Klippel-Trenaunay syndrome is a condition that affects the development of blood vessels, soft tissues, and bones. The disorder has three characteristic features: a red birthmark called a port-wine stain, abnormal overgrowth of soft tissues and bones, and vein malformations.
Most people with Klippel-Trenaunay syndrome are born with a port-wine stain. This type of birthmark is caused by swelling of small blood vessels near the surface of the skin. Port-wine stains are typically flat and can vary from pale pink to deep maroon in color. In people with Klippel-Trenaunay syndrome, the port-wine stain usually covers part of one limb. The affected area may become lighter or darker with age. Occasionally, port-wine stains develop small red blisters that break open and bleed easily.

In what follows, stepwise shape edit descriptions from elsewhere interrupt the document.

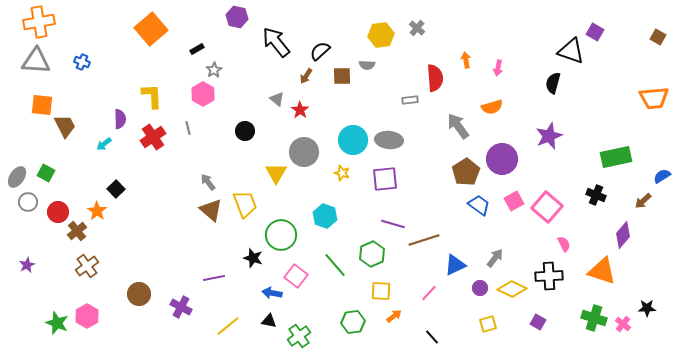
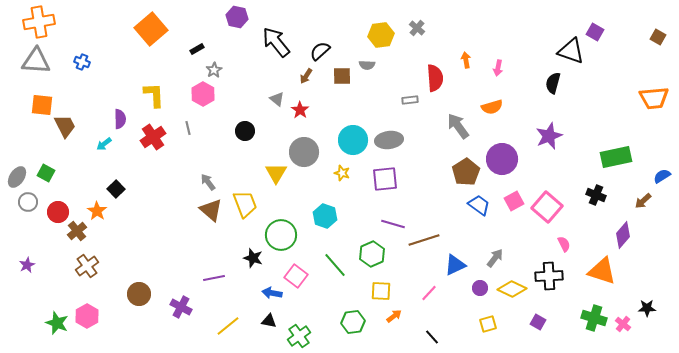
yellow L-shape at (152, 96): moved 2 px right, 1 px up
gray ellipse at (389, 140): rotated 12 degrees counterclockwise
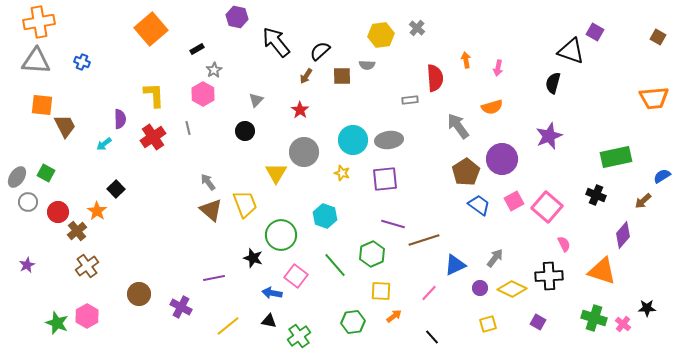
gray triangle at (277, 99): moved 21 px left, 1 px down; rotated 35 degrees clockwise
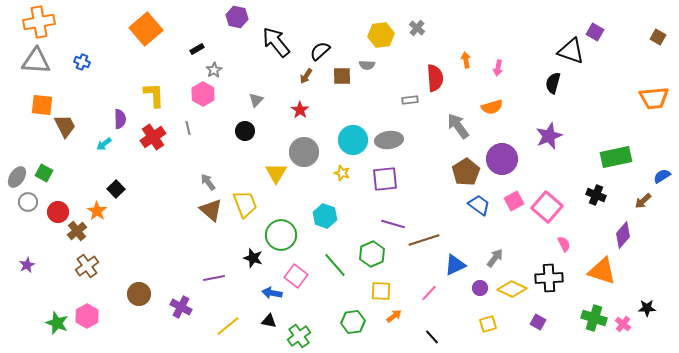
orange square at (151, 29): moved 5 px left
green square at (46, 173): moved 2 px left
black cross at (549, 276): moved 2 px down
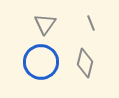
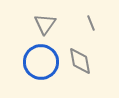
gray diamond: moved 5 px left, 2 px up; rotated 24 degrees counterclockwise
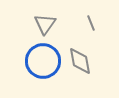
blue circle: moved 2 px right, 1 px up
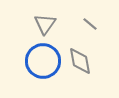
gray line: moved 1 px left, 1 px down; rotated 28 degrees counterclockwise
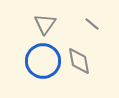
gray line: moved 2 px right
gray diamond: moved 1 px left
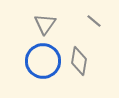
gray line: moved 2 px right, 3 px up
gray diamond: rotated 20 degrees clockwise
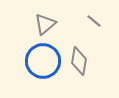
gray triangle: rotated 15 degrees clockwise
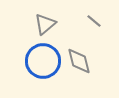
gray diamond: rotated 24 degrees counterclockwise
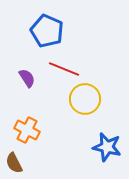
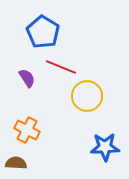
blue pentagon: moved 4 px left, 1 px down; rotated 8 degrees clockwise
red line: moved 3 px left, 2 px up
yellow circle: moved 2 px right, 3 px up
blue star: moved 2 px left; rotated 16 degrees counterclockwise
brown semicircle: moved 2 px right; rotated 120 degrees clockwise
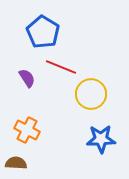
yellow circle: moved 4 px right, 2 px up
blue star: moved 4 px left, 8 px up
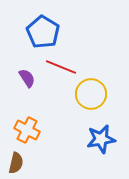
blue star: rotated 8 degrees counterclockwise
brown semicircle: rotated 100 degrees clockwise
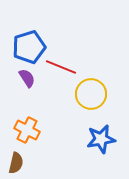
blue pentagon: moved 14 px left, 15 px down; rotated 24 degrees clockwise
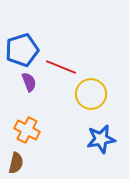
blue pentagon: moved 7 px left, 3 px down
purple semicircle: moved 2 px right, 4 px down; rotated 12 degrees clockwise
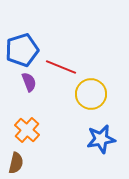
orange cross: rotated 15 degrees clockwise
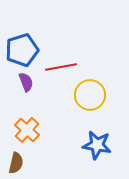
red line: rotated 32 degrees counterclockwise
purple semicircle: moved 3 px left
yellow circle: moved 1 px left, 1 px down
blue star: moved 4 px left, 6 px down; rotated 20 degrees clockwise
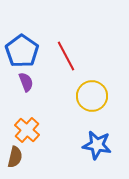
blue pentagon: moved 1 px down; rotated 20 degrees counterclockwise
red line: moved 5 px right, 11 px up; rotated 72 degrees clockwise
yellow circle: moved 2 px right, 1 px down
brown semicircle: moved 1 px left, 6 px up
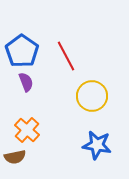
brown semicircle: rotated 65 degrees clockwise
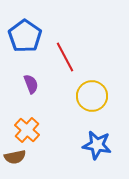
blue pentagon: moved 3 px right, 15 px up
red line: moved 1 px left, 1 px down
purple semicircle: moved 5 px right, 2 px down
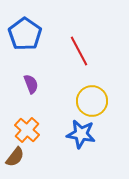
blue pentagon: moved 2 px up
red line: moved 14 px right, 6 px up
yellow circle: moved 5 px down
blue star: moved 16 px left, 11 px up
brown semicircle: rotated 40 degrees counterclockwise
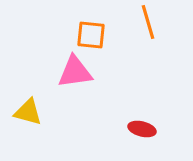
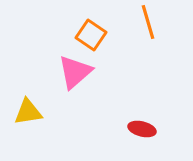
orange square: rotated 28 degrees clockwise
pink triangle: rotated 33 degrees counterclockwise
yellow triangle: rotated 24 degrees counterclockwise
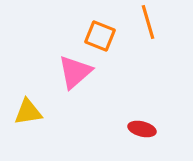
orange square: moved 9 px right, 1 px down; rotated 12 degrees counterclockwise
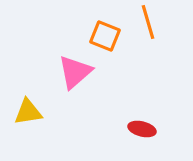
orange square: moved 5 px right
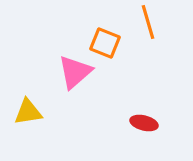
orange square: moved 7 px down
red ellipse: moved 2 px right, 6 px up
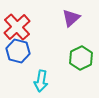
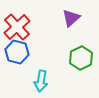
blue hexagon: moved 1 px left, 1 px down
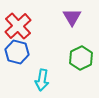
purple triangle: moved 1 px right, 1 px up; rotated 18 degrees counterclockwise
red cross: moved 1 px right, 1 px up
cyan arrow: moved 1 px right, 1 px up
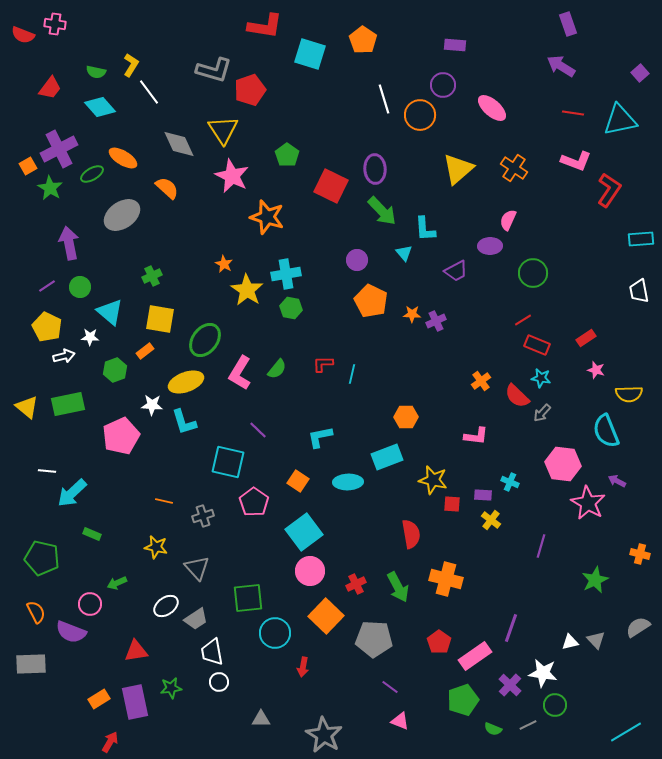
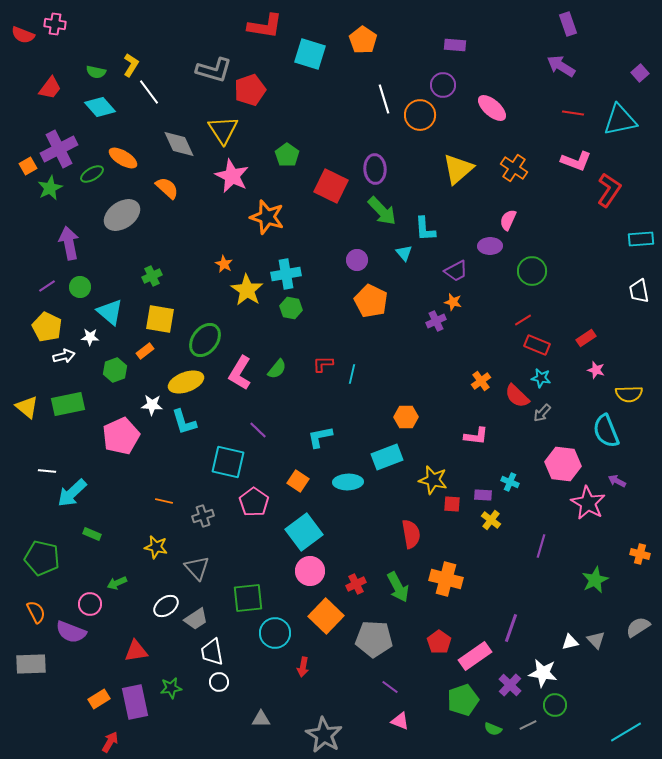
green star at (50, 188): rotated 15 degrees clockwise
green circle at (533, 273): moved 1 px left, 2 px up
orange star at (412, 314): moved 41 px right, 12 px up; rotated 12 degrees clockwise
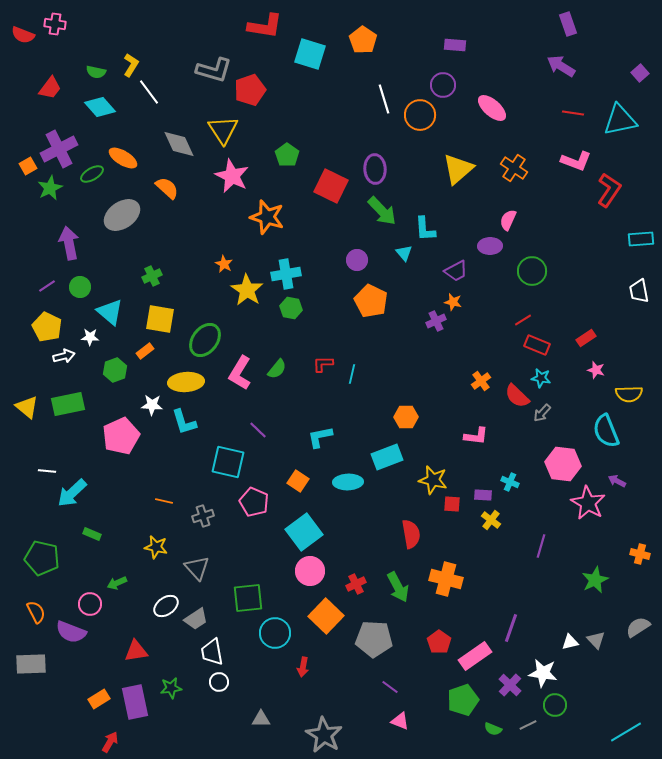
yellow ellipse at (186, 382): rotated 16 degrees clockwise
pink pentagon at (254, 502): rotated 12 degrees counterclockwise
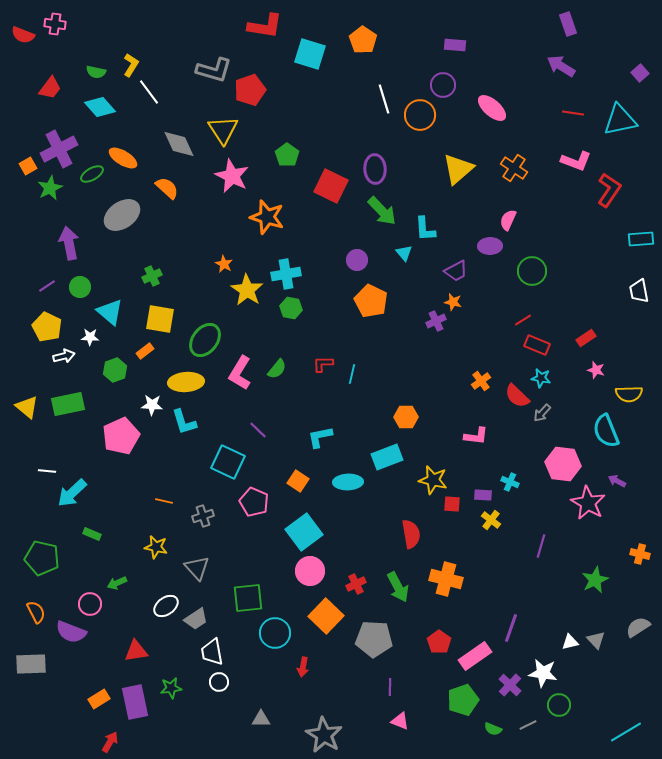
cyan square at (228, 462): rotated 12 degrees clockwise
purple line at (390, 687): rotated 54 degrees clockwise
green circle at (555, 705): moved 4 px right
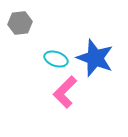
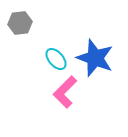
cyan ellipse: rotated 30 degrees clockwise
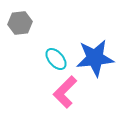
blue star: rotated 27 degrees counterclockwise
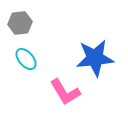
cyan ellipse: moved 30 px left
pink L-shape: rotated 76 degrees counterclockwise
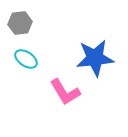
cyan ellipse: rotated 15 degrees counterclockwise
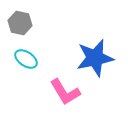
gray hexagon: rotated 20 degrees clockwise
blue star: rotated 6 degrees counterclockwise
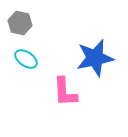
pink L-shape: rotated 28 degrees clockwise
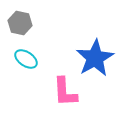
blue star: rotated 18 degrees counterclockwise
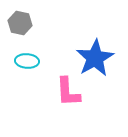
cyan ellipse: moved 1 px right, 2 px down; rotated 30 degrees counterclockwise
pink L-shape: moved 3 px right
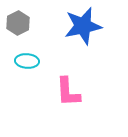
gray hexagon: moved 2 px left; rotated 20 degrees clockwise
blue star: moved 12 px left, 32 px up; rotated 18 degrees clockwise
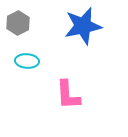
pink L-shape: moved 3 px down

Klippel-Trenaunay syndrome is also associated with overgrowth of bones and soft tissues beginning in infancy. Usually this abnormal growth is limited to one limb, most often one leg. However, overgrowth can also affect the arms or, rarely, the trunk. The abnormal growth can cause pain, a feeling of heaviness, and reduced movement in the affected area. If the overgrowth causes one leg to be longer than the other, it can also lead to problems with walking.
Malformations of veins are the third major feature of Klippel-Trenaunay syndrome. These abnormalities include varicose veins, which are swollen and twisted veins near the surface of the skin that often cause pain. Varicose veins usually occur on the sides of the upper legs and calves. Veins deep in the limbs can also be abnormal in people with Klippel-Trenaunay syndrome. Malformations of deep veins increase the risk of a type of clot called a deep vein thrombosis (DVT). If a DVT travels through the bloodstream and lodges in the lungs, it can cause a life-threatening clot known as a pulmonary embolism (PE).
Complications of Klippel-Trenaunay syndrome can include a type of skin infection called cellulitis, swelling caused by a buildup of fluid (lymphedema), and internal bleeding from abnormal blood vessels. Less commonly, this condition is also associated with fusion of certain fingers or toes (syndactyly) or the presence of extra digits (polydactyly).